İnsan Kaynakları dünyası mutluluğu keşfetti sağ olsun. Her şey çalışanları mutlu etmek için değil mi ?

Patron gelir (bir şekilde her yönetici bir tür patrondur ona bağlı çalışanlar için) “yeaa bir piknik yapsana, neşemizi bulalım” der. İK napsın, o pikniği yapar. Bazen pikniği isteyen patron veya yönetici gelmeye tenezzül etmese bile.

Yanlış anlaşılmasın, mutluluk gerçekten çok önemli. Bu konuda yapılmış binlerce bilimsel çalışma, öğreti veya anket var. Tamamen katılıyorum.

Peki çalışanlarımızı mutlu etmek istiyorsak çalışanlarımızı, esas onları mutsuz eden nedenlere odaklanmamız gerekmiyor mu ?

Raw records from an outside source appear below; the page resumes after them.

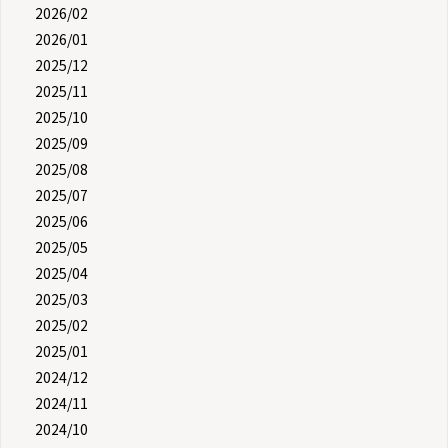
2026/02
2026/01
2025/12
2025/11
2025/10
2025/09
2025/08
2025/07
2025/06
2025/05
2025/04
2025/03
2025/02
2025/01
2024/12
2024/11
2024/10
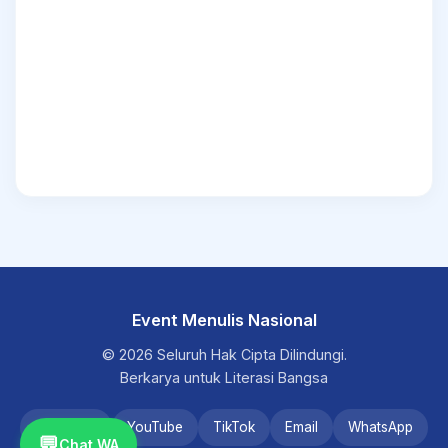
Event Menulis Nasional
© 2026 Seluruh Hak Cipta Dilindungi.
Berkarya untuk Literasi Bangsa
Instagram
YouTube
TikTok
Email
WhatsApp
💬
Chat WA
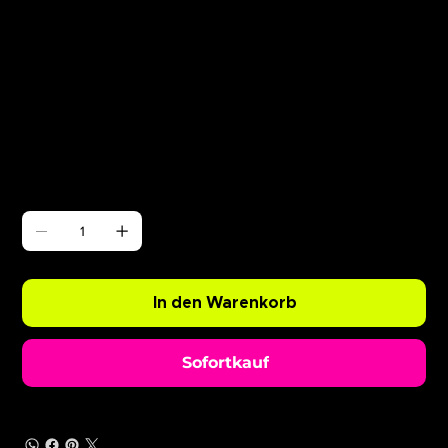
Γ
ABODE Enzo is Burning
Preis
0,99 £
Anzahl
In den Warenkorb
Sofortkauf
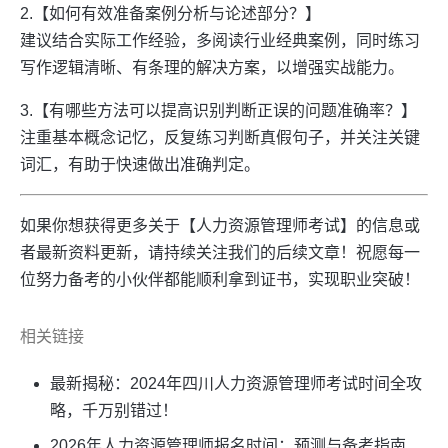
2.【如何有效准备案例分析与论述部分？】
建议结合实际工作经验，多阅读行业经典案例，同时练习
写作逻辑清晰、有条理的解决方案，以增强实战能力。
3.【有哪些方法可以提高识别判断正误的问题准确率？】
注重基本概念记忆，反复练习判断真假句子，并关注关键
词汇，有助于快速做出准确判定。
如果你想获得更多关于【人力资源管理师考试】的信息或
者最新资料更新，请持续关注我们的后续文章！祝愿每一
位努力备考的小伙伴都能顺利拿到证书，实现职业突破！
相关链接
最新揭秘：2024年四川人力资源管理师考试时间全攻
略，千万别错过！
2026年人力资源管理师报名时间：预测与备考指南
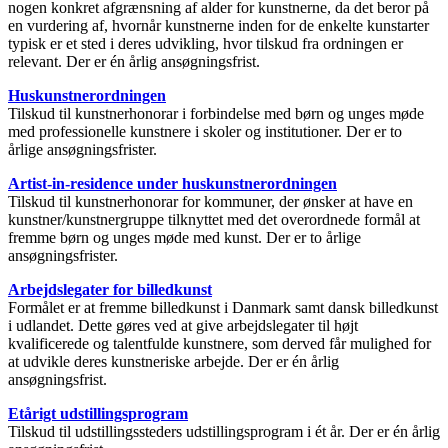
nogen konkret afgrænsning af alder for kunstnerne, da det beror på
en vurdering af, hvornår kunstnerne inden for de enkelte kunstarter
typisk er et sted i deres udvikling, hvor tilskud fra ordningen er
relevant. Der er én årlig ansøgningsfrist.
Huskunstnerordningen
Tilskud til kunstnerhonorar i forbindelse med børn og unges møde
med professionelle kunstnere i skoler og institutioner. Der er to
årlige ansøgningsfrister.
Artist-in-residence under huskunstnerordningen
Tilskud til kunstnerhonorar for kommuner, der ønsker at have en
kunstner/kunstnergruppe tilknyttet med det overordnede formål at
fremme børn og unges møde med kunst. Der er to årlige
ansøgningsfrister.
Arbejdslegater for billedkunst
Formålet er at fremme billedkunst i Danmark samt dansk billedkunst
i udlandet. Dette gøres ved at give arbejdslegater til højt
kvalificerede og talentfulde kunstnere, som derved får mulighed for
at udvikle deres kunstneriske arbejde. Der er én årlig
ansøgningsfrist.
Etårigt udstillingsprogram
Tilskud til udstillingssteders udstillingsprogram i ét år. Der er én årlig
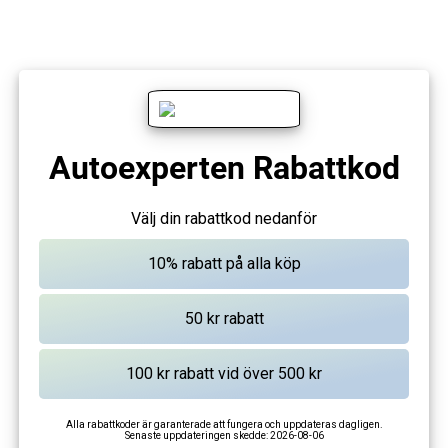
Autoexperten Rabattkod
Välj din rabattkod nedanför
Alla rabattkoder är garanterade att fungera och uppdateras dagligen.
Senaste uppdateringen skedde:
2026-08-06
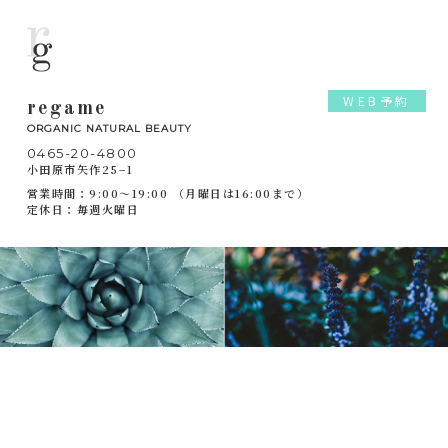
WEB予約
regame
ORGANIC NATURAL BEAUTY
0465-20-4800
小田原市矢作25−1
営業時間：9:00～19:00 （月曜日は16:00まで）
定休日：毎週火曜日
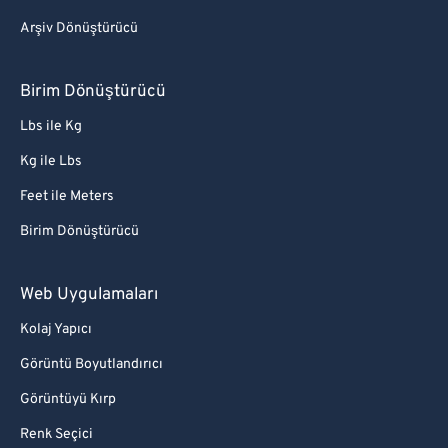
Arşiv Dönüştürücü
Birim Dönüştürücü
Lbs ile Kg
Kg ile Lbs
Feet ile Meters
Birim Dönüştürücü
Web Uygulamaları
Kolaj Yapıcı
Görüntü Boyutlandırıcı
Görüntüyü Kırp
Renk Seçici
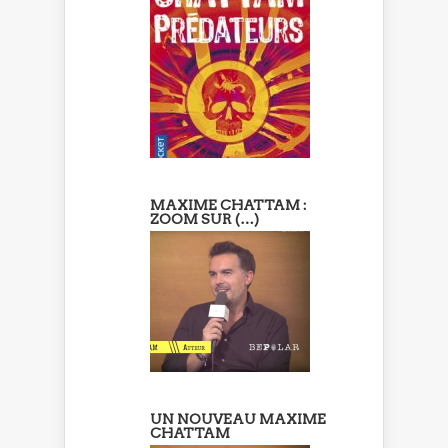
MAXIME CHATTAM :
ZOOM SUR (…)
UN NOUVEAU MAXIME
CHATTAM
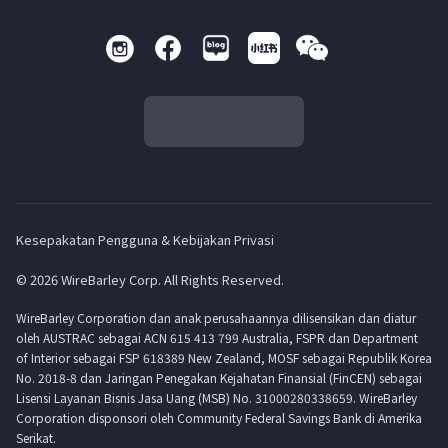
Kesepakatan Pengguna & Kebijakan Privasi
© 2026 WireBarley Corp. All Rights Reserved.
WireBarley Corporation dan anak perusahaannya dilisensikan dan diatur
oleh AUSTRAC sebagai ACN 615 413 799 Australia, FSPR dan Department
of Interior sebagai FSP 618389 New Zealand, MOSF sebagai Republik Korea
No. 2018-8 dan Jaringan Penegakan Kejahatan Finansial (FinCEN) sebagai
Lisensi Layanan Bisnis Jasa Uang (MSB) No. 31000280338659. WireBarley
Corporation disponsori oleh Community Federal Savings Bank di Amerika
Serikat.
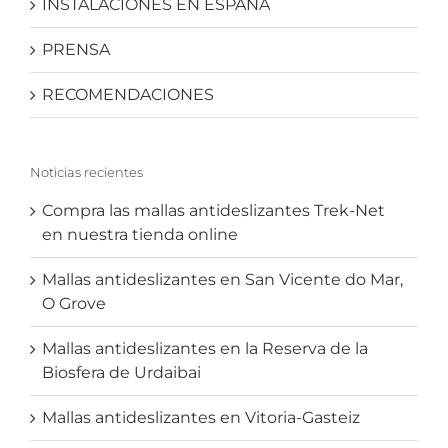
INSTALACIONES EN ESPAÑA
PRENSA
RECOMENDACIONES
Noticias recientes
Compra las mallas antideslizantes Trek-Net
en nuestra tienda online
Mallas antideslizantes en San Vicente do Mar,
O Grove
Mallas antideslizantes en la Reserva de la
Biosfera de Urdaibai
Mallas antideslizantes en Vitoria-Gasteiz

Mobbing varken, adaletsizlik varken, güven yokken yapılan tüm “fensi” şeyler bence anlamsız.

Adil bir performans sistemi varsa, çalışanlar hedeflerinin belirlenmesinde söz sahibi ise, o performansa o sonuçlara ulaşmada yeterli destek veriliyorsa ve mümkün olduğu kadar objektif yapılıyorsa, gerçekten terfi etmesi gerekenler terfi ediyorsa zaten iş anlamında mutsuz olan pek olmaz. Herkesi mutlu etmek hiçbir zaman mümkün değildir ayrıca.

Gerçekten “temel” insani değerlere sahip bir İK ve yönetim sistemine sahipseniz, güle güle yapın mutluluk çalışmalarını.